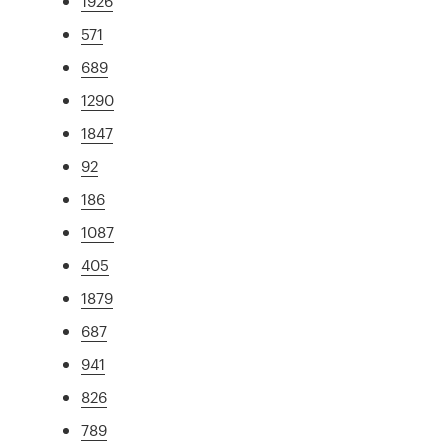
1926
571
689
1290
1847
92
186
1087
405
1879
687
941
826
789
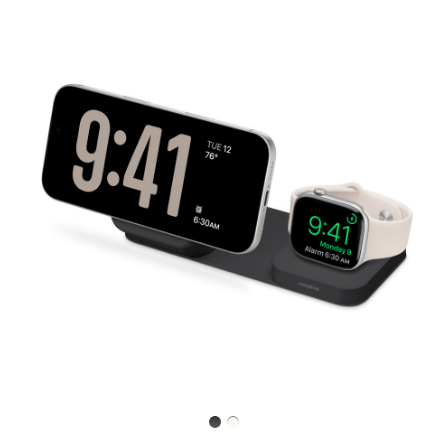
Zurück
Bild
-
mophie
Roam
3-
in-
1
Reiseladegerät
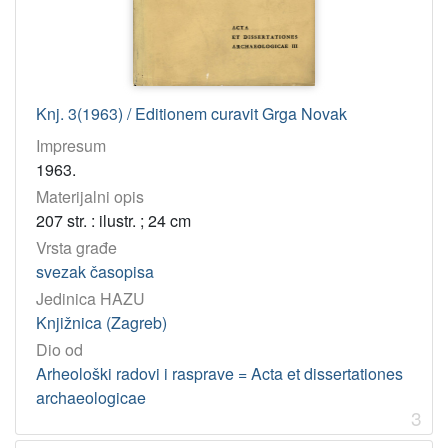
Knj. 3(1963) / Editionem curavit Grga Novak
Impresum
1963.
Materijalni opis
207 str. : ilustr. ; 24 cm
Vrsta građe
svezak časopisa
Jedinica HAZU
Knjižnica (Zagreb)
Dio od
Arheološki radovi i rasprave = Acta et dissertationes
archaeologicae
3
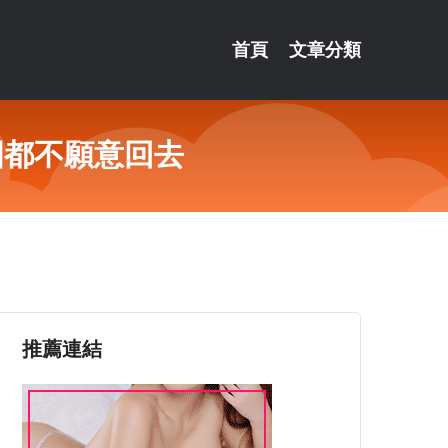
首頁
文章分類
國都不願意回去
推薦連結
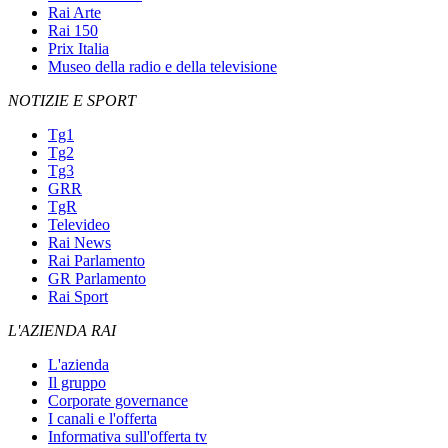
Rai Arte
Rai 150
Prix Italia
Museo della radio e della televisione
NOTIZIE E SPORT
Tg1
Tg2
Tg3
GRR
TgR
Televideo
Rai News
Rai Parlamento
GR Parlamento
Rai Sport
L'AZIENDA RAI
L'azienda
Il gruppo
Corporate governance
I canali e l'offerta
Informativa sull'offerta tv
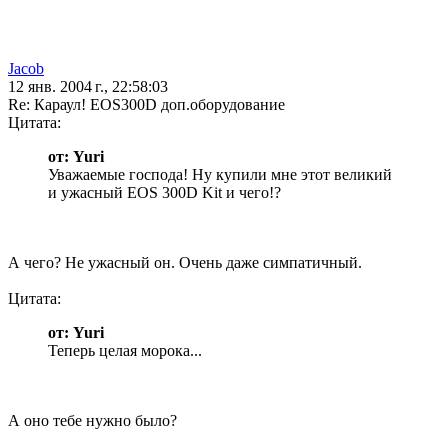
Jacob
12 янв. 2004 г., 22:58:03
Re: Караул! EOS300D доп.оборудование
Цитата:
от: Yuri
Уважаемые господа! Ну купили мне этот великий
и ужасный EOS 300D Kit и чего!?
А чего? Не ужасный он. Очень даже симпатичный.
Цитата:
от: Yuri
Теперь целая морока...
А оно тебе нужно было?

_ _ _ _ _

Problem to solve:
Tally how many lines of the listing above include the string "ужасный", and report that figure by itself.

Answer for this exercise:
2